Natural henna pastes containing only henna powder, a liquid (water, lemon juice, etc.) and an essential oil (lavender, cajuput, tea tree etc.) are not "shelf stable," meaning they expire quickly, and cannot be left out on a shelf for over one week without losing their ability to stain the skin.

Lawsone, an active compound in henna

The leaf of the henna plant contains a finite amount of lawsone. As a result, once the powder has been mixed into a paste, this leaching of dye molecules into the mixture will only occur for an average of two to six days. If a paste will not be used within the first few days after mixing, it can be frozen for up to four months to halt the dye release, for thawing and use at a later time. Commercially packaged pastes that remain able to stain the skin for longer than seven days without refrigeration or freezing contain other chemicals besides henna that may be dangerous to the skin. After the initial seven-day release of lawsone dye, the henna leaf is spent, therefore, any dye created by these commercial cones on the skin after this time period is actually the result of other compounds in the product. These chemicals are often undisclosed on packaging and have a wide range of colors, including what appears to be a natural-looking color stain produced by dyes such as sodium picramate.
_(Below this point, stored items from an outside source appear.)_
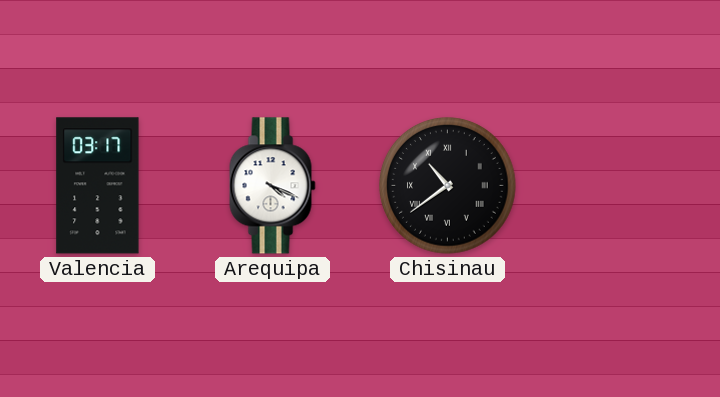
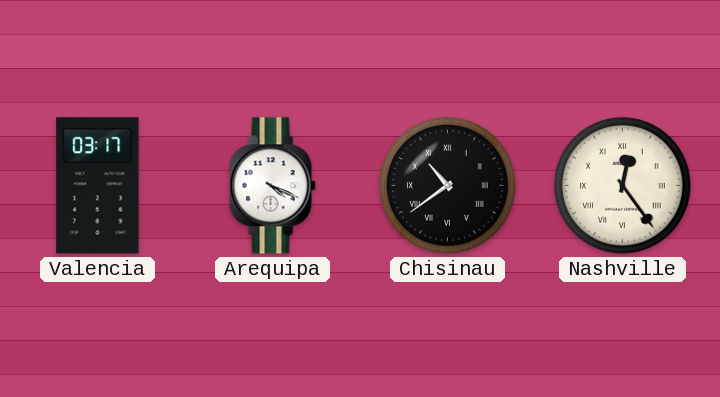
Nashville: none -> 12:24
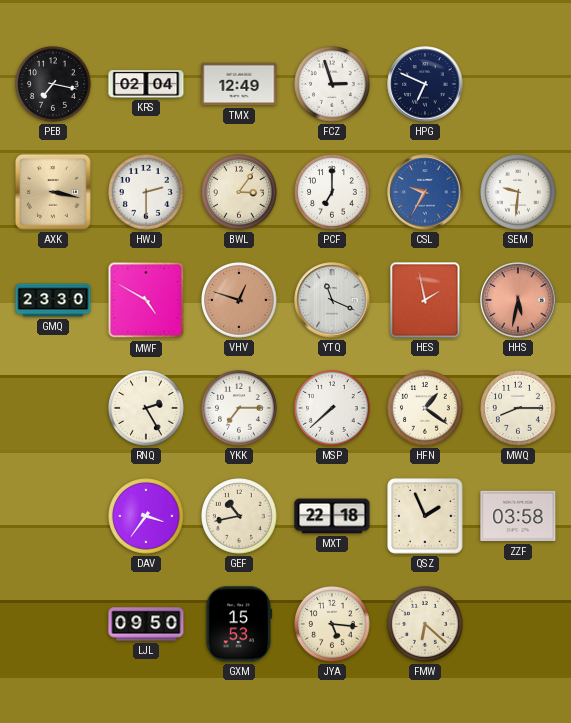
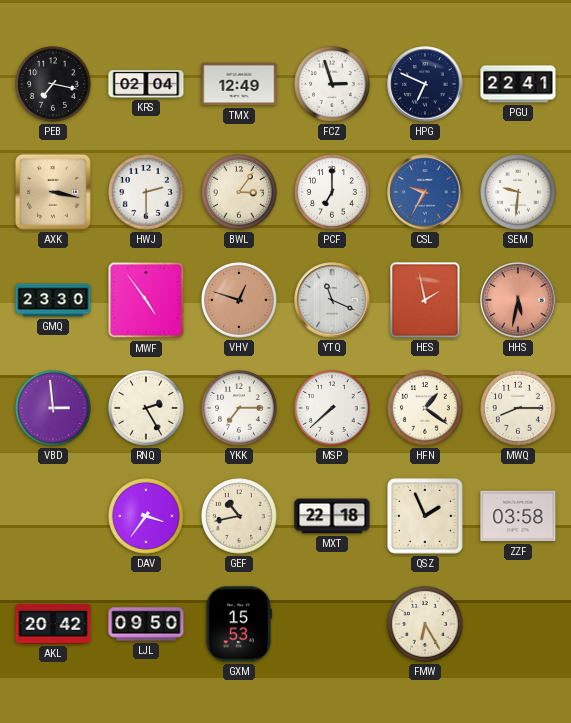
PGU: none -> 22:41
MWF: 4:50 -> 4:54
VBD: none -> 2:59
AKL: none -> 20:42
JYA: 5:16 -> none
FMW: 6:22 -> 6:25
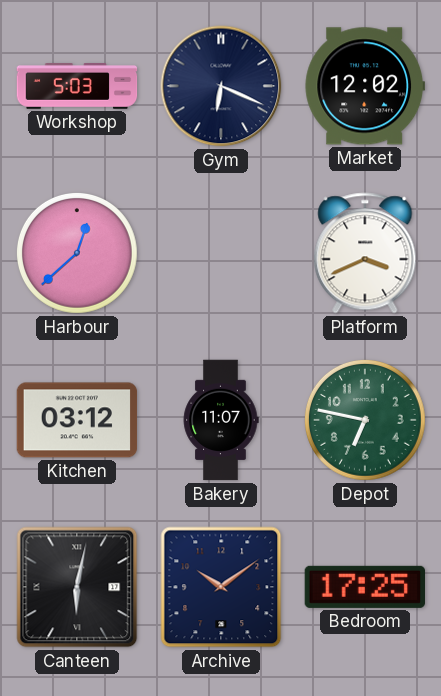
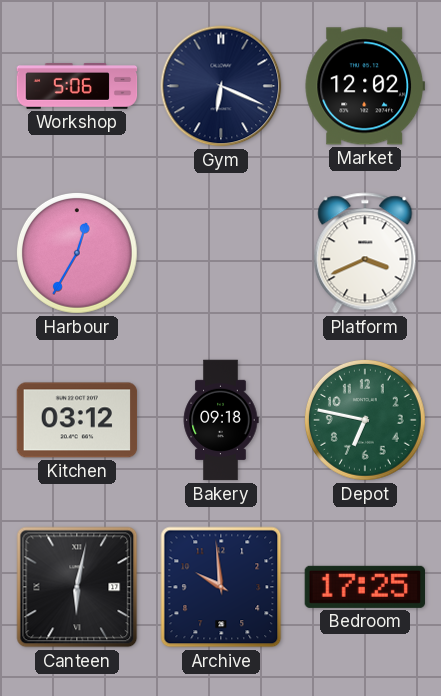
Workshop: 5:03 -> 5:06
Harbour: 12:38 -> 12:35
Bakery: 11:07 -> 09:18
Archive: 10:09 -> 9:59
These products often do not contain any henna. There are many adulterated henna pastes such as these, and others, for sale today that are erroneously marketed as "natural", "pure", or "organic", all containing potentially dangerous undisclosed additives. The length of time a pre-manufactured paste takes to arrive in the hands of consumers is typically longer than the seven-day dye release window of henna, therefore one can reasonably expect that any pre-made mass-produced cone that is not shipped frozen is a potentially harmful adulterated chemical variety. ·

Henna only stains the skin one color, a variation of reddish brown, at full maturity three days after application.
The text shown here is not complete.